The Sault’s Caleb Patterson has a love for working outdoors and protecting the environment.
That passion was formally recognized earlier this month when the 18-year-old Korah Collegiate graduate received the 2019 James S. Miller Memorial Scholarship Award for his dedication to the environment.
The scholarship acknowledges the contributions made by James S. (Jim) Miller, a local Ministry of Natural Resources and Forestry (MNRF) employee, environmentalist, and well-known local trails advocate, who died in 2007.
“I never met him, but I’ve read a lot about him and he was a really good man, an inspiration. I heard about the scholarship last year and it piqued my interest...I decided I wanted to apply for it so when I heard I had won it, it was pretty exciting,” said Caleb, speaking to SooToday.
The $1,000 award was presented to Caleb by Tom Croswell, Algoma Envirothon co-chair, at the J.S. Miller Trail Head Aug. 17, the scholarship awarded annually to a senior high school student in northern Ontario who intends to pursue a post-secondary education in natural resources or a related field.
Envirothons are annual competitions for high school students, held throughout Canada and the U.S., combining in-class and hands-on environmental education, students given environmental problems to solve.
“I am very passionate about the environment, and my life goal is to make a difference and leave a lasting impression on future generations,” stated Caleb in his application.
“I have planted hundreds of trees, I manage a vegetable garden with rainwater and without fertilizers or pesticides, I do my best to minimize waste and carbon emissions and attempt to influence others to do the same. I believe that my values closely reflect those of James S. Miller and want to do my best to bring his legacy forward,” he wrote.

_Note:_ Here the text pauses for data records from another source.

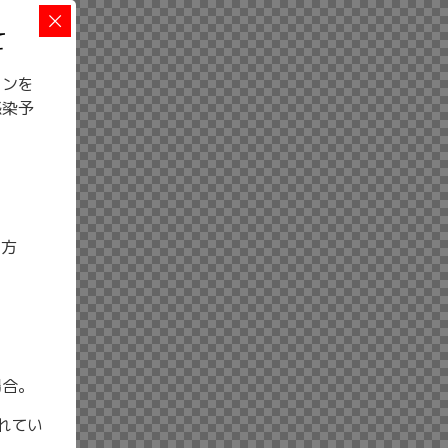
て
インを
感染予
る⽅
場合。
れてい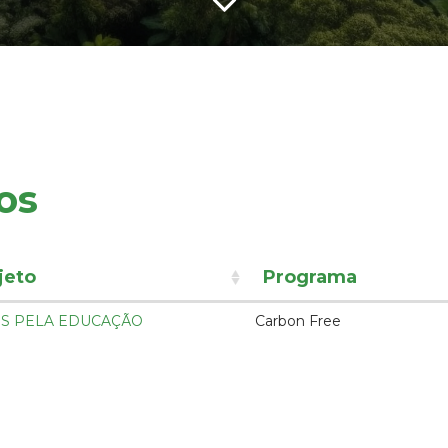
os
jeto
Programa
S PELA EDUCAÇÃO
Carbon Free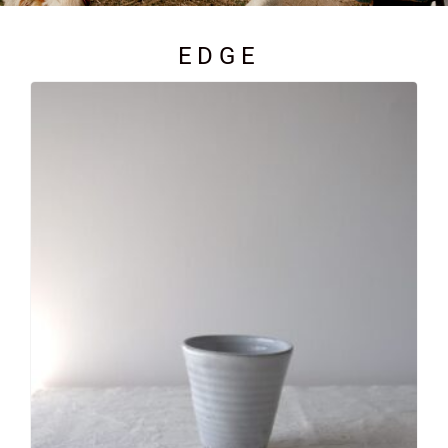
EDGE
EDGE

“I love it all, from planting trees, to identifying and removing invasive species, to the planning of ecologically sound farming and logging practices.”
“When I was younger we used to go camping, hiking and canoeing all the time and really enjoyed it. I always watched the Discovery Channel and learned about global warming and knew that was an issue I wanted to help tackle. I’ve always been outdoorsy. In high school I took environmental science and enjoyed it, took part in Envirothon and that was really fun. Last summer I worked with the Ministry of Natural Resources and Forestry as a Stewardship Youth Ranger,” Caleb told us.
With that love of nature in his heart and that environmental experience under his belt, Caleb decided to study environmental engineering.
He begins his first year of study in that discipline at Ottawa’s Carleton University next week.
The scholarship money, Caleb said, will go toward his tuition.
“I’ve spoken to Caleb on the phone, and he’s extremely passionate about the environment and climate change...he’s pretty admirable in what he’s been doing and wants to continue doing that,” said Augusta Lipscombe, Forests Ontario/Forest Recovery Canada communications and stakeholder relations officer, speaking to SooToday by phone from Toronto.
Regarding the current Amazon forest fires in Brazil, critics blaming the blazes on deforestation through slash-and-burn to make room for agriculture or other development, Caleb said “that’s a pretty awful thing going on down there. It’s a shame. I don’t think they (the Brazilian government) are looking at the future, all the negative repercussions that are going to come to their country.”
With that, Caleb said “I’m going to do my best” for Canadian forests.